Jesus, in talking about the end of the age said, ‘Take heed to yourselves’. In the original language the word for ‘heed’ means ‘to hold the mind towards’ and ‘pay attention to’. It also carries with it a tone of caution and the implication to beware. As we read the Biblical text, we see that Jesus is warning us about overcharging our hearts with other pursuits, whether they be drunkenness or anxieties about life. Remember in the parable of the sower, which He taught earlier in His ministry, that Jesus issued the same warning about the physical aspects of life choking out the spiritual.

How important it is for each of us to step back and examine ourselves spiritually. When Israel was returned to its land after being in captivity in Babylon, the work of the temple was at a standstill due to hearts that were overcharged with other things. The Holy Spirit, through the prophet Haggai, challenged the sleeping nation with the words, ‘Consider your ways!’ The consequence of their improper priorities were lives of discontent and emptiness, even though they were materially the ‘model’ nation. Their hearts were overloaded with temporal concerns.

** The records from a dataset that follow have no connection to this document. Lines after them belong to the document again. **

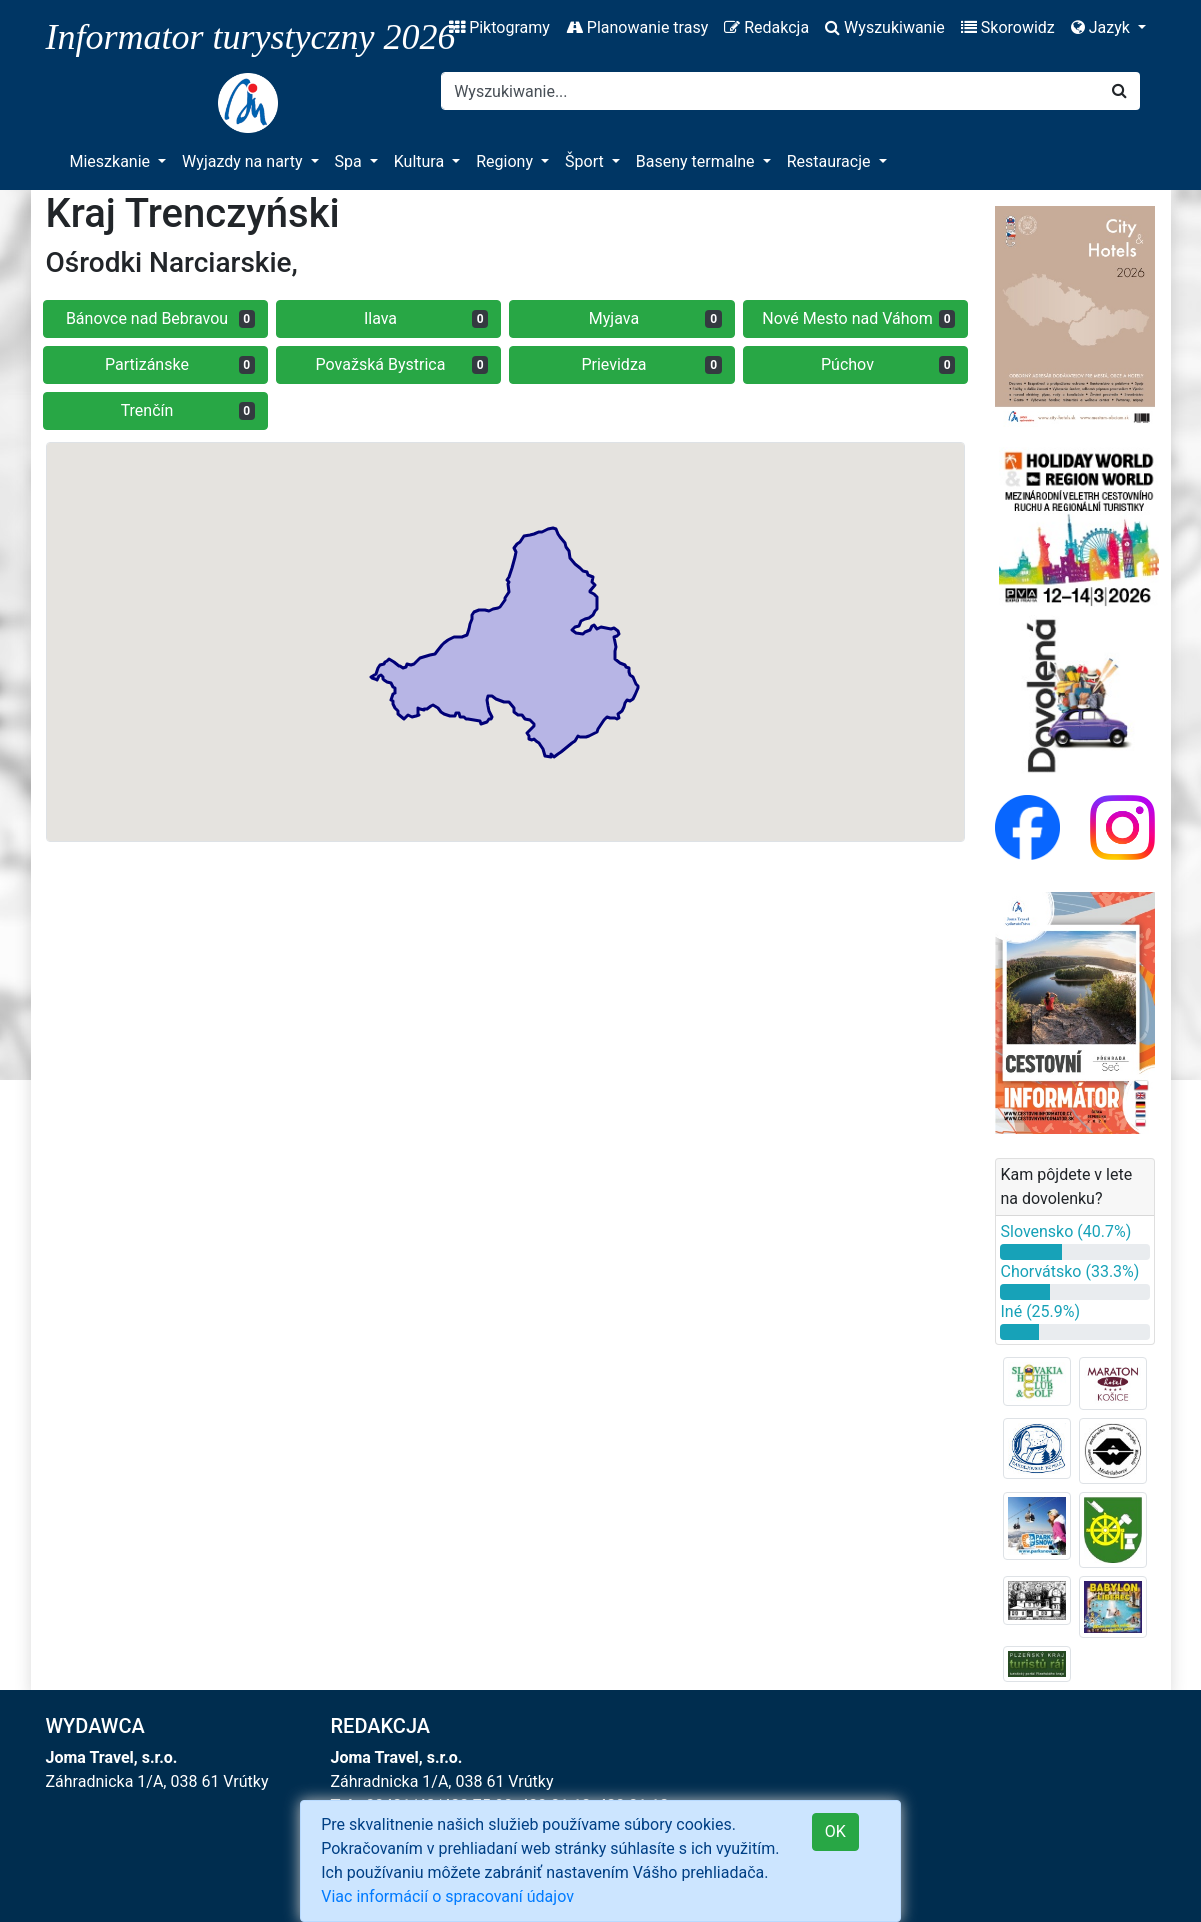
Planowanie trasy (637, 27)
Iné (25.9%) (1040, 1311)
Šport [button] (586, 161)
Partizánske (180, 364)
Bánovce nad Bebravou (160, 318)
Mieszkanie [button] (112, 161)
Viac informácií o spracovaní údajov (447, 1896)
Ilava (426, 318)
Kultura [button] (421, 161)
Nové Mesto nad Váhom (858, 318)
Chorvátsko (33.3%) (1069, 1271)
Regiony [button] (506, 161)
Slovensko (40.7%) (1065, 1231)
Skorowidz (1008, 27)
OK (835, 1831)
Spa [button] (350, 161)
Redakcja (766, 27)
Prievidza (651, 364)
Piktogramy (499, 27)
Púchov (888, 364)
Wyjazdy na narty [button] (244, 161)
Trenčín (188, 410)
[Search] (770, 91)
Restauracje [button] (831, 161)
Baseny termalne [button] (697, 161)
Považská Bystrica (402, 364)
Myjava (655, 318)
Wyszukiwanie (885, 27)
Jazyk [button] (1102, 27)
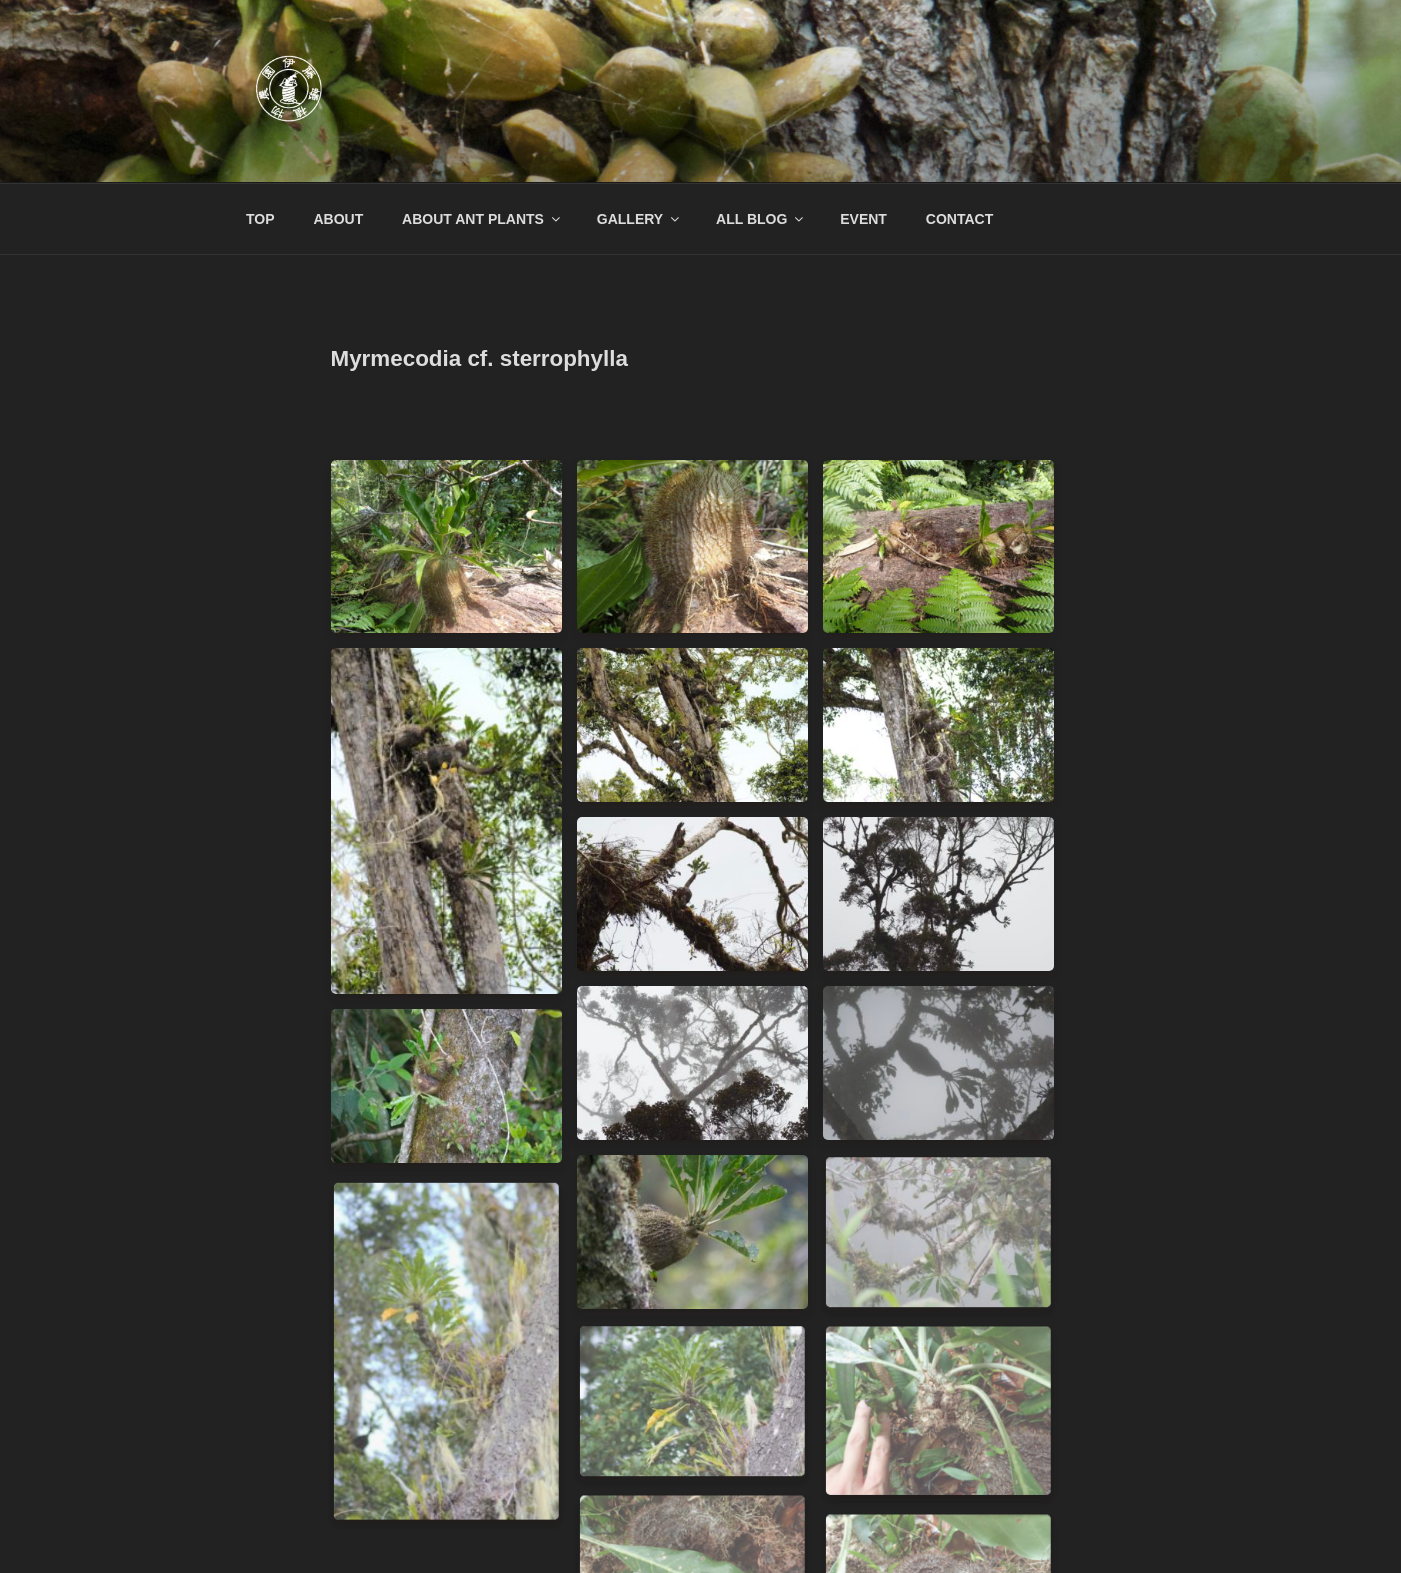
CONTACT (959, 219)
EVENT (863, 219)
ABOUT (338, 219)
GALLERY (639, 219)
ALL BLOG (761, 219)
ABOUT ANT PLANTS (482, 219)
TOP (260, 219)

Each one of us ought to have a spiritual checklist that we can use to insure that our ‘oil’ is clean and we are indeed advancing in our relationship with Jesus Christ. I’ve found Acts 2:42-46 a good checklist to follow. The infant church observed these things daily, and because of this spiritual discipline they grew as individuals and corporately as a church. These passages explain practically what it means to ‘seek first the Kingdom of God’. These verses describe the heart that is in love with Jesus Christ. They also reveal how the Body of Christ fulfills the Law.

The apostle Paul’s exclamations against living in sin, such as sexual immorality, and boasting about anything other than the cross of Christ, portray a life that is led by the Spirit of God, and not after the flesh. Go to the Mercy Seat of God and allow Jesus to do in your heart the necessary work that will produce a clean and uncluttered ‘vessel for honor’.